→ **Extracted data**
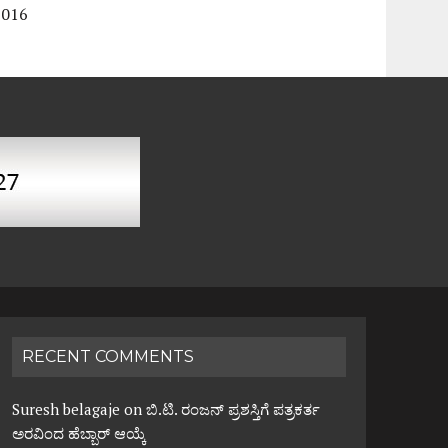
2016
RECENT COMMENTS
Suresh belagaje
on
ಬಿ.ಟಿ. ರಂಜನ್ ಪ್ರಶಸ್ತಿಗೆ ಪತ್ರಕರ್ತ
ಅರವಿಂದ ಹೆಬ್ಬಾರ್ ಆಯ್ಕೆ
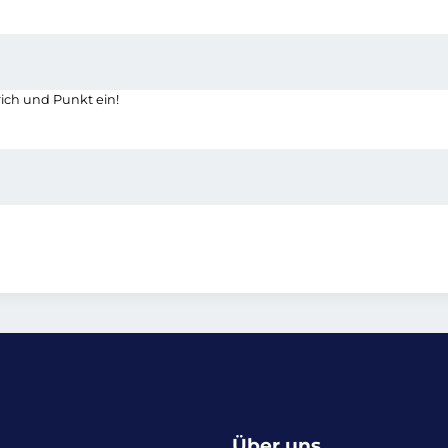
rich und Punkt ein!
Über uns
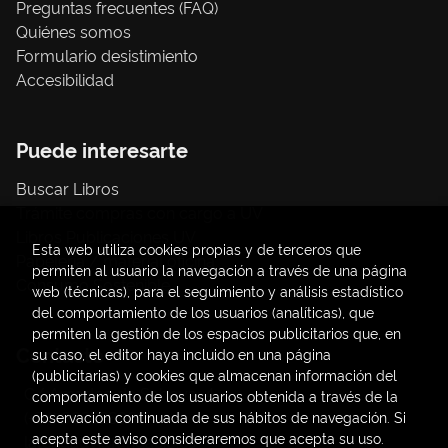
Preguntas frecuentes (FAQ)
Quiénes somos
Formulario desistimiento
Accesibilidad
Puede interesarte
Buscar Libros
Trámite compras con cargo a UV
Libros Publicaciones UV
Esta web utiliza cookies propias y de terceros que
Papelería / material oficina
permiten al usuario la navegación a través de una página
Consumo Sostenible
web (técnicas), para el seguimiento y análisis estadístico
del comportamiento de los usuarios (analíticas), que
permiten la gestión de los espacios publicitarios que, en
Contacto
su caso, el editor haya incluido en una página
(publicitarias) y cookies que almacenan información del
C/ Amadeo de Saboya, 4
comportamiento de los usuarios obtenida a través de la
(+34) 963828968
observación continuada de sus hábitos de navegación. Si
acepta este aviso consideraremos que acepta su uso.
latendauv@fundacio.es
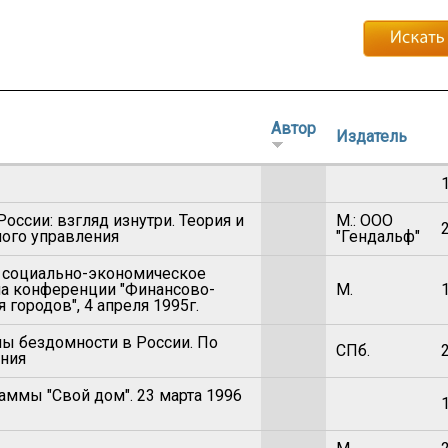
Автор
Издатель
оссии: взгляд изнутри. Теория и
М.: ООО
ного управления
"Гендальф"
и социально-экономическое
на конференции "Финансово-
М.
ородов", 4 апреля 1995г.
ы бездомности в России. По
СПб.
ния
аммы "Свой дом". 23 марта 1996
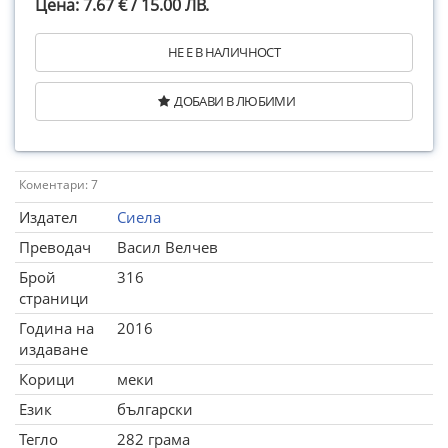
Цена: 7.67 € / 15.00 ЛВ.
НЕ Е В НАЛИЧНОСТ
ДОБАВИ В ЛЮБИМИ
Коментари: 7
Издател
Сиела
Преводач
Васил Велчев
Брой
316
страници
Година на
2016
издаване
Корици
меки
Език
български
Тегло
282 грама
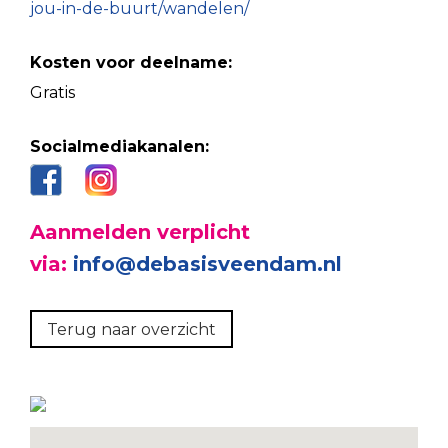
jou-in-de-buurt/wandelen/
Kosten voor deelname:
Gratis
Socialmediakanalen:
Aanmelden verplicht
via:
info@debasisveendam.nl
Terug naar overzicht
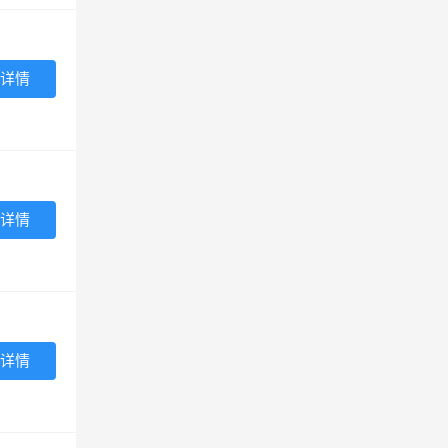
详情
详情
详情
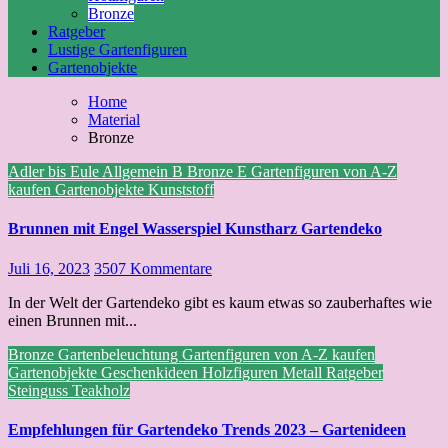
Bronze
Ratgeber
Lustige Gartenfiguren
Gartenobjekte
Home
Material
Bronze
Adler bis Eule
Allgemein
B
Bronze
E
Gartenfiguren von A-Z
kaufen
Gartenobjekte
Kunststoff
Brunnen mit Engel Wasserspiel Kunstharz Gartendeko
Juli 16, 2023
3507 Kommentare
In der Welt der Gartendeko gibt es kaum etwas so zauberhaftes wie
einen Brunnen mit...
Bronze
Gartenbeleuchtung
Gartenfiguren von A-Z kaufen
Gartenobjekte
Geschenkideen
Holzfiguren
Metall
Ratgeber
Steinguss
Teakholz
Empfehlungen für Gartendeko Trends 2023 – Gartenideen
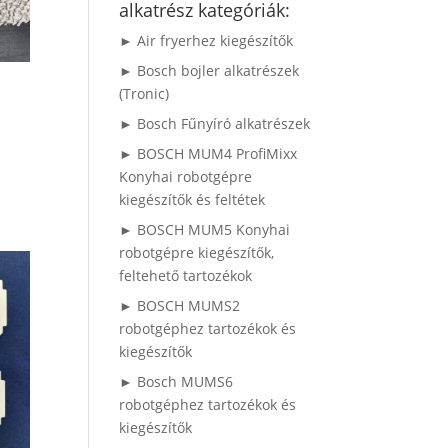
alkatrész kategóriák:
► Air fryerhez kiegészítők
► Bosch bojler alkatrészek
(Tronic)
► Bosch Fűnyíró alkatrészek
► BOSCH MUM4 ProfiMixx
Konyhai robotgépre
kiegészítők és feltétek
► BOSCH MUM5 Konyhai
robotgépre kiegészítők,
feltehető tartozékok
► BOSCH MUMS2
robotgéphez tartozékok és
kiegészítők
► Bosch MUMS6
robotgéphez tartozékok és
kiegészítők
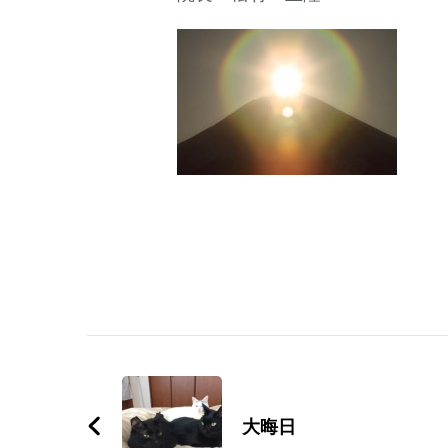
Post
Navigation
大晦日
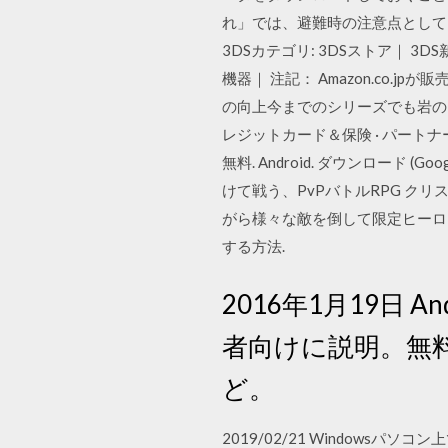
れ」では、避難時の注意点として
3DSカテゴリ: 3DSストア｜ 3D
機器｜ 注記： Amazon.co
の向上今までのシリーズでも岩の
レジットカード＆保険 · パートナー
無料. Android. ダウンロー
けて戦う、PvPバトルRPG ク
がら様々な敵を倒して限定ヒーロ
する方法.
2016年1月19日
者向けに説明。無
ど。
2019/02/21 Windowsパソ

* * *

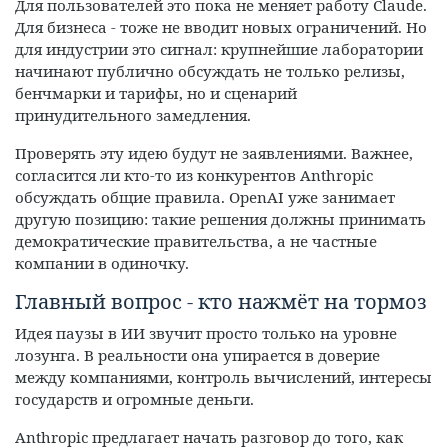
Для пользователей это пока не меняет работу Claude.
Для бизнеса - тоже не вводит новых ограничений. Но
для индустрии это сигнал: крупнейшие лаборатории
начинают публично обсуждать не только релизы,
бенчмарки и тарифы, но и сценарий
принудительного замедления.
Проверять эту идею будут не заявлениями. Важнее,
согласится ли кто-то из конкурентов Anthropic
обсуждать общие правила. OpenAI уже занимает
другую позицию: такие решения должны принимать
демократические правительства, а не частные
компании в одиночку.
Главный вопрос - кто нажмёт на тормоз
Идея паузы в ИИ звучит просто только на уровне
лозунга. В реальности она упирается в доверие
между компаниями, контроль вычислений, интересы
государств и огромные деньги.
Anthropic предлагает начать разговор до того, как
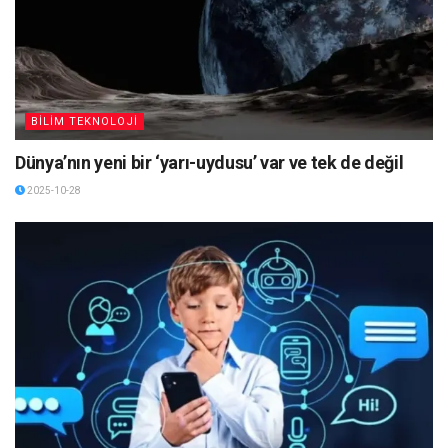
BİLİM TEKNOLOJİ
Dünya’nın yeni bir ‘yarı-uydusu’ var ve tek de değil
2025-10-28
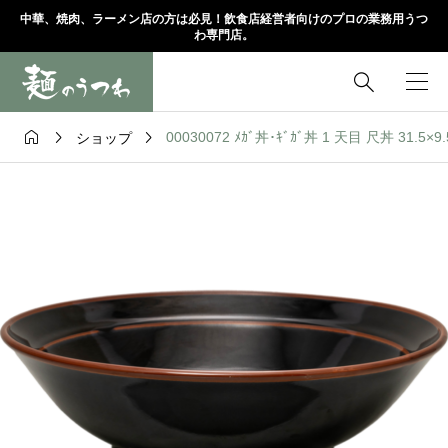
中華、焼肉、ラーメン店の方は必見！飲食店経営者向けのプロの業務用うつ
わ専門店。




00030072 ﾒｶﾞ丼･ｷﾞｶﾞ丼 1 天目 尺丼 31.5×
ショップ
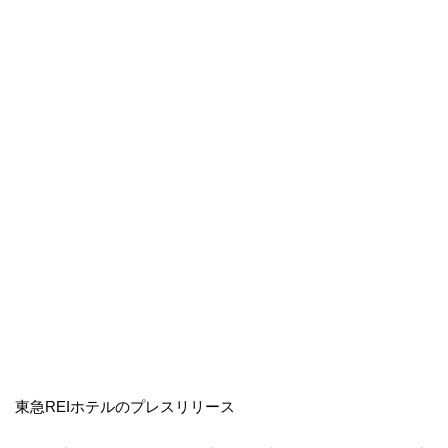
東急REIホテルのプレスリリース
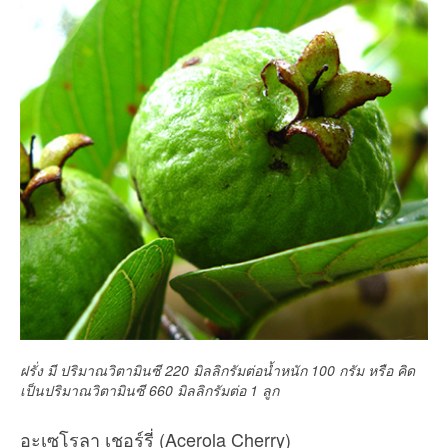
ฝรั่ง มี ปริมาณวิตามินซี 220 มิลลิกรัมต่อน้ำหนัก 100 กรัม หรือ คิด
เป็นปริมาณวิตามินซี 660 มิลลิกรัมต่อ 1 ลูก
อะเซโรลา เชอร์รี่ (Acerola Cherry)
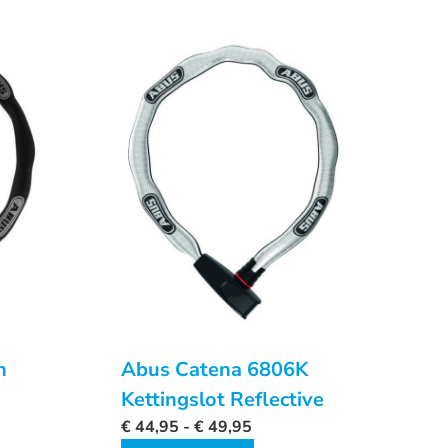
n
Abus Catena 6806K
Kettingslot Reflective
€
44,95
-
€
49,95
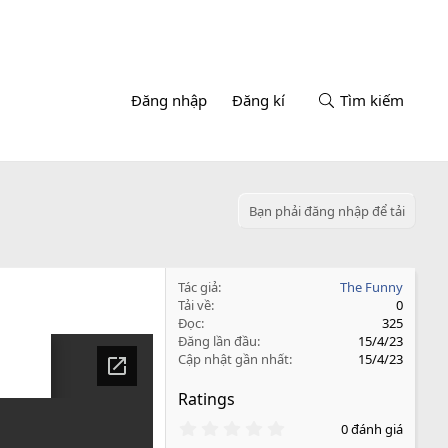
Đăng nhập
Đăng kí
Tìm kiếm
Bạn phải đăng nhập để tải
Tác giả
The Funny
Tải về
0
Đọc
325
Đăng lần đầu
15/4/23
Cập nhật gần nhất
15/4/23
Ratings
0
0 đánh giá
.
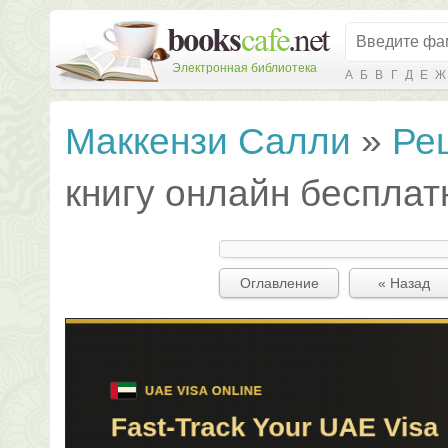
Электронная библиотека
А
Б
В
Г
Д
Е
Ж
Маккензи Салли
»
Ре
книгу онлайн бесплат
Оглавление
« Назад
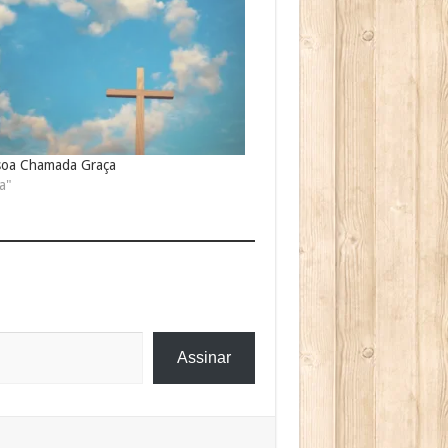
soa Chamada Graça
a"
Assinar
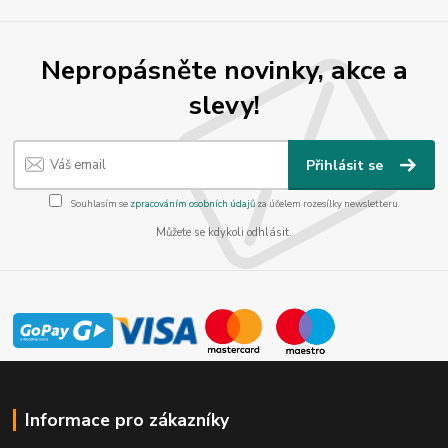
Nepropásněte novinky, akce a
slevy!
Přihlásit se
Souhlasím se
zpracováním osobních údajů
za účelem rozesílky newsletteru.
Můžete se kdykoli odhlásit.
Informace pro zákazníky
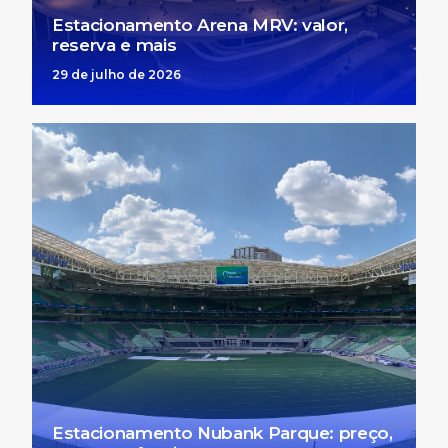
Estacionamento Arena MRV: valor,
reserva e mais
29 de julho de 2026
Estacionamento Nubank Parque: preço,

→ **Required work**
Search the entries for "Brunnen" and copy out each line that has it.

→ **Result of the exercise**
Brunnen mit Engel Wasserspiel Kunstharz Gartendeko
einen Brunnen mit...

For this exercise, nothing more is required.